When I first heard about the protests sweeping across Egypt, it all seemed surreal. I received the news from the TV set and from my family in Egypt, who are what I call “armchair revolutionaries,” watching the uprising from the safety of their living rooms.    

I arrived to an Egypt in turmoil, just days before the ouster of Mubarak. Through friends in the media, who run the production company Birthmark Films, I was introduced to Heba Afify, a pioneering young journalist. I was moved by Heba’s complete commitment to her work and her courage. Here is someone so very young, putting her own life at risk, facing tear gas and police batons, to report the news.  

Generations of Egyptians had lived under the repressive rule of Hosni Mubarak. His highly secretive police force, known as State Security, would use brutality and threats to effectively crush the formation of any opposing or alternative political party. The Western world stood by the leader almost to the end, despite the fact that the despot had held his country in a menacingly tight grip for some 30 years.  

18 days after the first protestors had gathered in the Cairo’s Tahrir Square, Mubarak, the “father of Egypt” resigned from office. It was the capstone of what became known as the Arab Spring, inspiring demonstrators in Libya, Syria and elsewhere and captivating the world’s attention.  

Amid the euphoria of Mubarak’s departure, Egyptian people started to wonder, what would democracy look like in Egypt? Everyone seemed to have a vision of a democracy but there was no roadmap for the difficult transition. Moreover, who would lead? The protestors? They were mostly young, with little or no prior experience in civic engagement, governance and activism, yet they risked all to fight for dignity and human rights, and toppled a dictator. The Army? The Army had a long history of being respected and revered by the Egyptian public. During the protests the Army had showed their solidarity and support of the Revolution. Everyone was shocked that in the weeks that followed, the Army did a complete about-face. Instead of clearing a path toward democratic government, they started to implement the same draconic rule that Mubarak had employed in order to silence critics and opposition. There were even rumors that the former military chiefs would install a new figurehead and a permanent ruling junta.  
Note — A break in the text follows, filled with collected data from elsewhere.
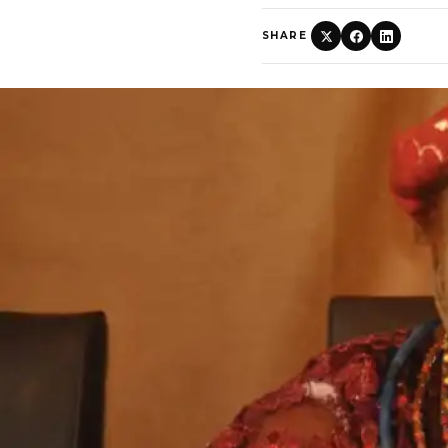
SHARE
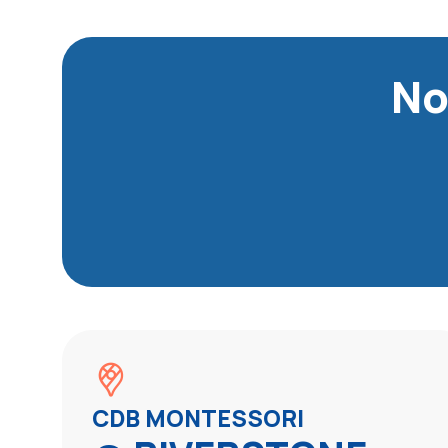
No
CDB MONTESSORI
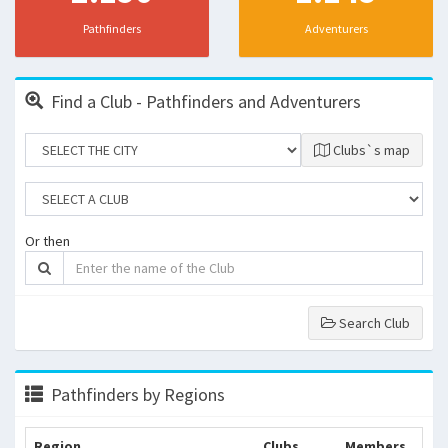
Pathfinders
Adventurers
Find a Club - Pathfinders and Adventurers
Clubs`s map
Or then
Search Club
Pathfinders by Regions
Region
Clubs
Members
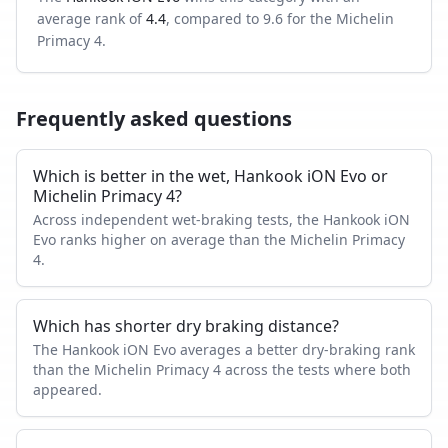
average rank of
4.4
, compared to
9.6
for the
Michelin
Primacy 4
.
Frequently asked questions
Which is better in the wet, Hankook iON Evo or
Michelin Primacy 4?
Across independent wet-braking tests, the Hankook iON
Evo ranks higher on average than the Michelin Primacy
4.
Which has shorter dry braking distance?
The Hankook iON Evo averages a better dry-braking rank
than the Michelin Primacy 4 across the tests where both
appeared.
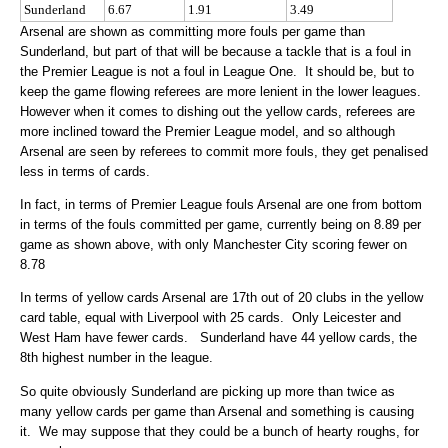
Sunderland
6.67
1.91
3.49
Arsenal are shown as committing more fouls per game than
Sunderland, but part of that will be because a tackle that is a foul in
the Premier League is not a foul in League One. It should be, but to
keep the game flowing referees are more lenient in the lower leagues.
However when it comes to dishing out the yellow cards, referees are
more inclined toward the Premier League model, and so although
Arsenal are seen by referees to commit more fouls, they get penalised
less in terms of cards.
In fact, in terms of Premier League fouls Arsenal are one from bottom
in terms of the fouls committed per game, currently being on 8.89 per
game as shown above, with only Manchester City scoring fewer on
8.78
In terms of yellow cards Arsenal are 17th out of 20 clubs in the yellow
card table, equal with Liverpool with 25 cards. Only Leicester and
West Ham have fewer cards. Sunderland have 44 yellow cards, the
8th highest number in the league.
So quite obviously Sunderland are picking up more than twice as
many yellow cards per game than Arsenal and something is causing
it. We may suppose that they could be a bunch of hearty roughs, for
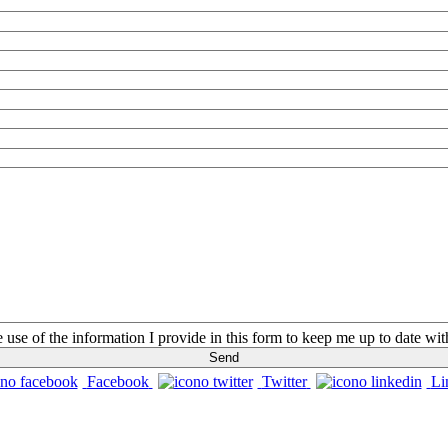
he use of the information I provide in this form to keep me up to date w
Facebook
Twitter
Li
CONTACTS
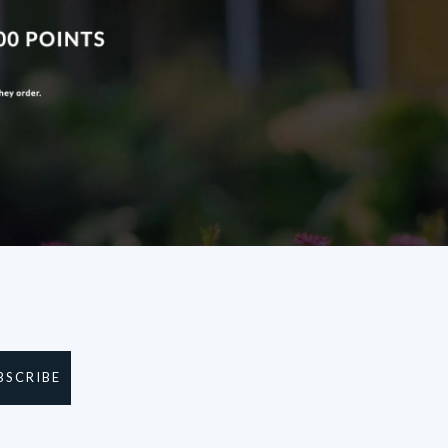
BSCRIBE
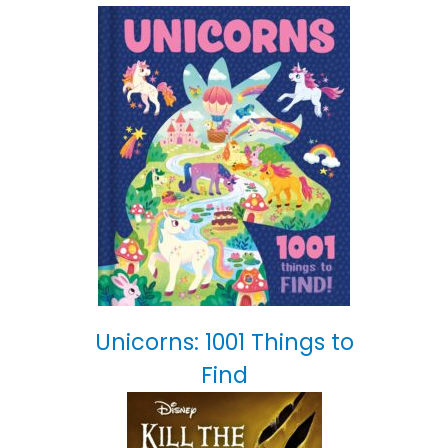
Unicorns: 1001 Things to
Find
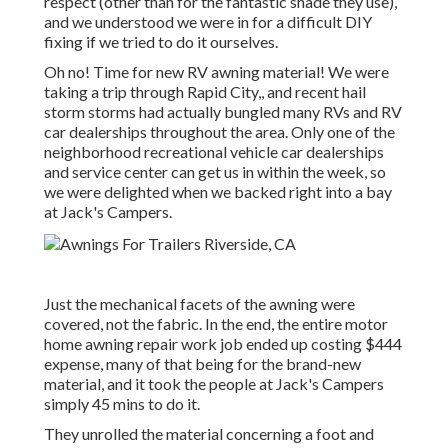
respect (other than for the fantastic shade they use),
and we understood we were in for a difficult DIY
fixing if we tried to do it ourselves.
Oh no! Time for new RV awning material! We were
taking a trip through Rapid City,, and recent hail
storm storms had actually bungled many RVs and RV
car dealerships throughout the area. Only one of the
neighborhood recreational vehicle car dealerships
and service center can get us in within the week, so
we were delighted when we backed right into a bay
at Jack's Campers.
Just the mechanical facets of the awning were
covered, not the fabric. In the end, the entire motor
home awning repair work job ended up costing $444
expense, many of that being for the brand-new
material, and it took the people at Jack's Campers
simply 45 mins to do it.
They unrolled the material concerning a foot and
In the paternalistic culture of Egypt, “the father” Mubarak was synonymous with the government. For generations, he was an authority figure to be feared and obeyed. The Egyptians, unaccustomed to being “leaderless,” were unsure how to carry on and what would happen next. No one expected change to take so long. Heba explains, “There’s fear, anxiety and hope. Just the enormity of not knowing where this Revolution is going to lead to.”   

But in the midst of all this turmoil and confusion, I witnessed a change in the country’s psyche. The discussion was no longer about the ruler and the ruled — two distinct and oppositional forces. The spirit moving the country, and propelling it forward, was the idea of individual, participatory democracy. In Tahrir Square, I was hearing chants like “Raise you head up high, you’re Egyptian” and  "I won't cheat, I won't lie, I won't double park in the New Egypt." These words were striking in that they are a personal pledge of action. To make this distinction, to create a role for themselves that went beyond the idea of  “the ruled,” was bold thinking.  

Like other Egyptian youth, Heba started to think about authority in a radically different way and made her own personal pledges of change. Her traditional mother, while proud of her daughter’s career as a journalist, doesn’t want Heba to stay out late or put herself in harm’s way. But for Heba, during the Revolution, all the rules were broken.  “My mother needs to understand that the rules that were broken during the Revolution will remain broken” she claims. Whether it is a cultural clash with her family, or a news article that expresses the courage of her convictions, Heba asserts herself as a modern Egyptian woman who will help her fellow country-men and –women define their own democracy.  

Egyptians will lead the change and therefore, they will lead. I came to understand that change requires an ongoing commitment and a kind of vigilance. Always asking oneself, how can I take responsibility for my country? What can I contribute personally? How do I get politically involved? How do I get others to get out of their armchair? I filmed as Egyptians were lining up to cast their ballot in Egypt’s very first free vote. And yes, even my aunts and uncle got out of their armchairs to cast to their vote.  

The Revolution opened a new world of activity, imagination and possibility in Egypt. And despite the cultural, linguistic and societal differences and miles that separate Egypt and the United States, there is at least one truth in organizing: people know when there is no struggle, there is no progress. So, whether the rallying cry is, "Out with Mubarak" or "We are the 99 percent," people don't need to read headlines or stare at bar graphs to know that the first step in making the country better for themselves, is to “lead themselves.” And this is the story that Heba and her colleagues will continue writing.